Start of Block

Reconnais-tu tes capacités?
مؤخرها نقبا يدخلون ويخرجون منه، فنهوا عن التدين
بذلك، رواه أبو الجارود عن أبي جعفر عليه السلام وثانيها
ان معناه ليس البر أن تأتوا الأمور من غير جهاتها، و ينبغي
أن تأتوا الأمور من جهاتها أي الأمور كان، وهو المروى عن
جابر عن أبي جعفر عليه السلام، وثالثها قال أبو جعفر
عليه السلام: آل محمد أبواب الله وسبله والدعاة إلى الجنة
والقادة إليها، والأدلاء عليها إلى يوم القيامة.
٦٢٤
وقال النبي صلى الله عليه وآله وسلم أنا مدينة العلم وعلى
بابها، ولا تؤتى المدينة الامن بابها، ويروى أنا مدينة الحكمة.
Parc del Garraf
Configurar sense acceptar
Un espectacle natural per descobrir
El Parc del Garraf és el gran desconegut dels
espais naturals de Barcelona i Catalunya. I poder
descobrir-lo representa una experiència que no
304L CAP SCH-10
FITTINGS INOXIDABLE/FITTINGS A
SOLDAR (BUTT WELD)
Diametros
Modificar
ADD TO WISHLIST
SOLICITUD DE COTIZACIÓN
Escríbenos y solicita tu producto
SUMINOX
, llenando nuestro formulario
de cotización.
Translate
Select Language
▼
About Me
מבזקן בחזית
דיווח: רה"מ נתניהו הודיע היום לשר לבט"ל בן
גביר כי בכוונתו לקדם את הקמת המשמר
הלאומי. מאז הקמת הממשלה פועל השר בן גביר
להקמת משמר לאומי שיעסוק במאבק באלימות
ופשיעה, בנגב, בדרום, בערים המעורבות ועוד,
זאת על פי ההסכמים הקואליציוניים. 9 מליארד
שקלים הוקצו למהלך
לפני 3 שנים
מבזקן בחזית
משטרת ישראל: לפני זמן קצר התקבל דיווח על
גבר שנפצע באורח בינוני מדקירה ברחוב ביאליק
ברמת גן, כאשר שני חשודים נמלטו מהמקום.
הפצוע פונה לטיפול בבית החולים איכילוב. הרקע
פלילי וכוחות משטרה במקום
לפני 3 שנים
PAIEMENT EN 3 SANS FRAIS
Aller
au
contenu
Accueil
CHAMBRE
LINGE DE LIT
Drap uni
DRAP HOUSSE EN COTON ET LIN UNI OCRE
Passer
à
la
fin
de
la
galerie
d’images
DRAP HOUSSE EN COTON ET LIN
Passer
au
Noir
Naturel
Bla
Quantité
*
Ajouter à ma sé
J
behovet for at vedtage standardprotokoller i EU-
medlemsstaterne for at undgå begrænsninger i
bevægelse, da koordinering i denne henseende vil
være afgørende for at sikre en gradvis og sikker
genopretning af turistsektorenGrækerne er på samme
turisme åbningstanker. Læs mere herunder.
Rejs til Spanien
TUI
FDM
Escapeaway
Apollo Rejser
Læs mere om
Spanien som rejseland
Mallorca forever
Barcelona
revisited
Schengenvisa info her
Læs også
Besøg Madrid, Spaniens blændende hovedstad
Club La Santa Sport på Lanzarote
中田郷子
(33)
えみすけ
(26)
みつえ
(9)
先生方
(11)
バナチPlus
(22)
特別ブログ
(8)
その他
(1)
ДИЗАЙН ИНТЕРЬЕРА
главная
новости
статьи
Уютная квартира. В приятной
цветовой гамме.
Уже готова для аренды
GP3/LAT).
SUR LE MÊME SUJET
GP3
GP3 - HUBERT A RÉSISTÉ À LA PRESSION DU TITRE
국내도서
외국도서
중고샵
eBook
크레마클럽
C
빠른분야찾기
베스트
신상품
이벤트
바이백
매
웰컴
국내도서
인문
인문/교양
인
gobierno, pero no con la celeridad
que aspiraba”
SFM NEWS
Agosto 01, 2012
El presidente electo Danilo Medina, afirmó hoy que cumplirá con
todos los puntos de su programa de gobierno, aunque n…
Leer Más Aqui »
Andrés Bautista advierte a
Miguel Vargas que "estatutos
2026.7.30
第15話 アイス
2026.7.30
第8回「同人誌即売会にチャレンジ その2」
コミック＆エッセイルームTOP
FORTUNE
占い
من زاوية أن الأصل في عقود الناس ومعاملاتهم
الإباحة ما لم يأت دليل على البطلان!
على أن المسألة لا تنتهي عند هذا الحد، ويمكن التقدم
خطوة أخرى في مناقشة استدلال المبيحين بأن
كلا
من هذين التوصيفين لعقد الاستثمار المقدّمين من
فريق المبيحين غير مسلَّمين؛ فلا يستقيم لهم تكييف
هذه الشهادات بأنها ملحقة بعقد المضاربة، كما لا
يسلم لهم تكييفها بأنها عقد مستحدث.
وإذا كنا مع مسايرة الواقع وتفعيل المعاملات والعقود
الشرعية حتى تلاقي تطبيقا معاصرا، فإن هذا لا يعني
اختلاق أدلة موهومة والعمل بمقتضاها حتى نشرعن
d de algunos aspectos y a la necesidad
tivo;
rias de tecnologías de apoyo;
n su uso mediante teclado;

End of Block

- WORK REQUIRED
Output every record in full, exactly as it was given.

- COMPLETED EXERCISE
Reconnais-tu tes capacités?
مؤخرها نقبا يدخلون ويخرجون منه، فنهوا عن التدين
بذلك، رواه أبو الجارود عن أبي جعفر عليه السلام وثانيها
ان معناه ليس البر أن تأتوا الأمور من غير جهاتها، و ينبغي
أن تأتوا الأمور من جهاتها أي الأمور كان، وهو المروى عن
جابر عن أبي جعفر عليه السلام، وثالثها قال أبو جعفر
عليه السلام: آل محمد أبواب الله وسبله والدعاة إلى الجنة
والقادة إليها، والأدلاء عليها إلى يوم القيامة.
٦٢٤
وقال النبي صلى الله عليه وآله وسلم أنا مدينة العلم وعلى
بابها، ولا تؤتى المدينة الامن بابها، ويروى أنا مدينة الحكمة.
Parc del Garraf
Configurar sense acceptar
Un espectacle natural per descobrir
El Parc del Garraf és el gran desconegut dels
espais naturals de Barcelona i Catalunya. I poder
descobrir-lo representa una experiència que no
304L CAP SCH-10
FITTINGS INOXIDABLE/FITTINGS A
SOLDAR (BUTT WELD)
Diametros
Modificar
ADD TO WISHLIST
SOLICITUD DE COTIZACIÓN
Escríbenos y solicita tu producto
SUMINOX
, llenando nuestro formulario
de cotización.
Translate
Select Language
▼
About Me
מבזקן בחזית
דיווח: רה"מ נתניהו הודיע היום לשר לבט"ל בן
גביר כי בכוונתו לקדם את הקמת המשמר
הלאומי. מאז הקמת הממשלה פועל השר בן גביר
להקמת משמר לאומי שיעסוק במאבק באלימות
ופשיעה, בנגב, בדרום, בערים המעורבות ועוד,
זאת על פי ההסכמים הקואליציוניים. 9 מליארד
שקלים הוקצו למהלך
לפני 3 שנים
מבזקן בחזית
משטרת ישראל: לפני זמן קצר התקבל דיווח על
גבר שנפצע באורח בינוני מדקירה ברחוב ביאליק
ברמת גן, כאשר שני חשודים נמלטו מהמקום.
הפצוע פונה לטיפול בבית החולים איכילוב. הרקע
פלילי וכוחות משטרה במקום
לפני 3 שנים
PAIEMENT EN 3 SANS FRAIS
Aller
au
contenu
Accueil
CHAMBRE
LINGE DE LIT
Drap uni
DRAP HOUSSE EN COTON ET LIN UNI OCRE
Passer
à
la
fin
de
la
galerie
d’images
DRAP HOUSSE EN COTON ET LIN
Passer
au
Noir
Naturel
Bla
Quantité
*
Ajouter à ma sé
J
behovet for at vedtage standardprotokoller i EU-
medlemsstaterne for at undgå begrænsninger i
bevægelse, da koordinering i denne henseende vil
være afgørende for at sikre en gradvis og sikker
genopretning af turistsektorenGrækerne er på samme
turisme åbningstanker. Læs mere herunder.
Rejs til Spanien
TUI
FDM
Escapeaway
Apollo Rejser
Læs mere om
Spanien som rejseland
Mallorca forever
Barcelona
revisited
Schengenvisa info her
Læs også
Besøg Madrid, Spaniens blændende hovedstad
Club La Santa Sport på Lanzarote
中田郷子
(33)
えみすけ
(26)
みつえ
(9)
先生方
(11)
バナチPlus
(22)
特別ブログ
(8)
その他
(1)
ДИЗАЙН ИНТЕРЬЕРА
главная
новости
статьи
Уютная квартира. В приятной
цветовой гамме.
Уже готова для аренды
GP3/LAT).
SUR LE MÊME SUJET
GP3
GP3 - HUBERT A RÉSISTÉ À LA PRESSION DU TITRE
국내도서
외국도서
중고샵
eBook
크레마클럽
C
빠른분야찾기
베스트
신상품
이벤트
바이백
매
웰컴
국내도서
인문
인문/교양
인
gobierno, pero no con la celeridad
que aspiraba”
SFM NEWS
Agosto 01, 2012
El presidente electo Danilo Medina, afirmó hoy que cumplirá con
todos los puntos de su programa de gobierno, aunque n…
Leer Más Aqui »
Andrés Bautista advierte a
Miguel Vargas que "estatutos
2026.7.30
第15話 アイス
2026.7.30
第8回「同人誌即売会にチャレンジ その2」
コミック＆エッセイルームTOP
FORTUNE
占い
من زاوية أن الأصل في عقود الناس ومعاملاتهم
الإباحة ما لم يأت دليل على البطلان!
على أن المسألة لا تنتهي عند هذا الحد، ويمكن التقدم
خطوة أخرى في مناقشة استدلال المبيحين بأن
كلا
من هذين التوصيفين لعقد الاستثمار المقدّمين من
فريق المبيحين غير مسلَّمين؛ فلا يستقيم لهم تكييف
هذه الشهادات بأنها ملحقة بعقد المضاربة، كما لا
يسلم لهم تكييفها بأنها عقد مستحدث.
وإذا كنا مع مسايرة الواقع وتفعيل المعاملات والعقود
الشرعية حتى تلاقي تطبيقا معاصرا، فإن هذا لا يعني
اختلاق أدلة موهومة والعمل بمقتضاها حتى نشرعن
d de algunos aspectos y a la necesidad
tivo;
rias de tecnologías de apoyo;
n su uso mediante teclado;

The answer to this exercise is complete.